In realtà, recuperare l’“idea di scarsità” salva solo il regno plutocratico mondiale e i governanti malvagi che lo sostengono. A loro conviene che facciamo della “scarsità” un atto eroico: cambiamo l’olio d’oliva con l’olio di girasole, cambiamo la bistecca con la pizza riscaldata, cambiamo l’appartamento di proprietà con la topaia in affitto e condivisa, cambiamo la prole con l’animale domestico, eccetera; e in questo modo salveremo il mondo. Ma facendo queste cose non stiamo salvando il mondo; stiamo salvando il regno plutocratico mondiale che vuole concentrare la ricchezza in pochissime mani (in Spagna, per non andare lontano, l’1% più ricco della popolazione concentra una quantità di ricchezza superiore a quella dell’80% più povero) e i governanti malvagi che agiscono ai suoi ordini. L’invito a recuperare l’“idea di scarsità” che ci faceva lo scrittore di sistema è in linea con quei servizi che i media di cretinizzazione di massa pubblicano assiduamente, presentando come modelli sociali quei poveri diavoli che, per ridurre le spese, mettono la lavatrice nel ripostiglio; o diffondendo anglicismi ripugnanti come staycation (vacanze a casa) o coliving (condivisione dell’alloggio).

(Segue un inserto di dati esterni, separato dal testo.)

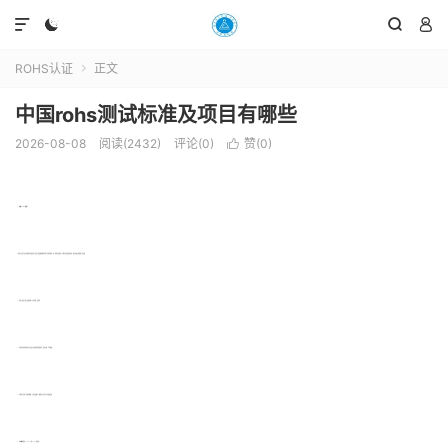




ROHS认证
正文

中国rohs测试标准及项目有哪些
2026-08-08
阅读(2432)
评论(0)
赞(
0
)

一、中国RoHS的意义
1、将电子信息产品污染防治作为废旧电子信息产品回收处理再利用工作的基础性工作，体现“污染防治，预防在先”环境保护原则，落实“从源头抓起”的工作思路
2、将电子信息产品污染防治纳入行业管理，法制化
3、实现有毒有害物质在电子信息产品中的替代或减量化，保护环境，节约资源。
4、实现电子信息产业结构调整，产品升级换代，确保电子信息产业可持续发展
5、对欧盟两指令——WEEE和RoHS的回应。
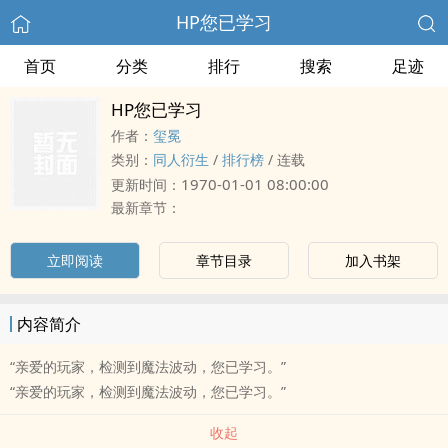
HP您已学习
首页
分类
排行
搜索
足迹
HP您已学习
作者：
玺冕
类别：
同人衍生
/
排行榜
/
连载
1970-01-01 08:00:00
更新时间：
最新章节：
立即阅读
章节目录
加入书架
内容简介
“亲爱的玩家，检测到魔法波动，您已学习。”
“亲爱的玩家，检测到魔法波动，您已学习。”
收起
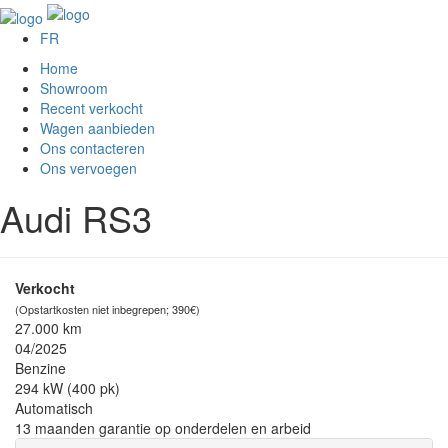
FR
Home
Showroom
Recent verkocht
Wagen aanbieden
Ons contacteren
Ons vervoegen
Audi RS3
Verkocht
(Opstartkosten niet inbegrepen; 390€)
27.000 km
04/2025
Benzine
294 kW (400 pk)
Automatisch
13 maanden garantie op onderdelen en arbeid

Non c’è “scarsità” di energia elettrica, così come non c’è scarsità di posti letto in hotel o di alloggi; quello che c’è sono persone che non hanno le risorse per permetterseli. Ma il regno plutocratico mondiale vuole che queste persone “percepiscano” il flagello della povertà che le affligge come una tendenza cool o una scelta creativa e solidale con il pianeta.
Sul pianeta non c’è “scarsità”, ma accaparramento. E più che l’“idea di scarsità” bisognerebbe recuperare l’idea di un’‘economia’ che non sia “crematistica” (secondo la classica distinzione di Aristotele) e che permetta una distribuzione più equa dell’abbondanza esistente, tenendo conto delle esigenze e dei meriti di ciascuno, senza permettere disuguaglianze abusive e senza imporre un egualitarismo abusivo, ma tenendo conto del contributo che ciascuno apporta al bene della comunità. Accettare l’“idea della scarsità” mi sembra piuttosto una forma di conformismo pericoloso, una variante di quella “servitù volontaria” a cui si riferiva La Boétie nel suo classico discorso; solo che con l’abilità di far credere chimericamente al servo che sta salvando il mondo, affinché la sua povertà abbia un effetto euforico.
Curiosamente, la sinistra non ha mai sostenuto la scarsità finché è stata materialista, ma aspirava a creare ricchezza sufficiente affinché nessuno ne soffrisse, combattendo l’ingiustizia (un’altra cosa è se tale aspirazione sia stata raggiunta). Ora la sinistra è diventata idealista e accetta l’ingiustizia, invitando coloro che la subiscono a “superarla”, poiché si tratta di una fatalità che non possiamo cambiare e alla quale dobbiamo per forza di cose adattarci.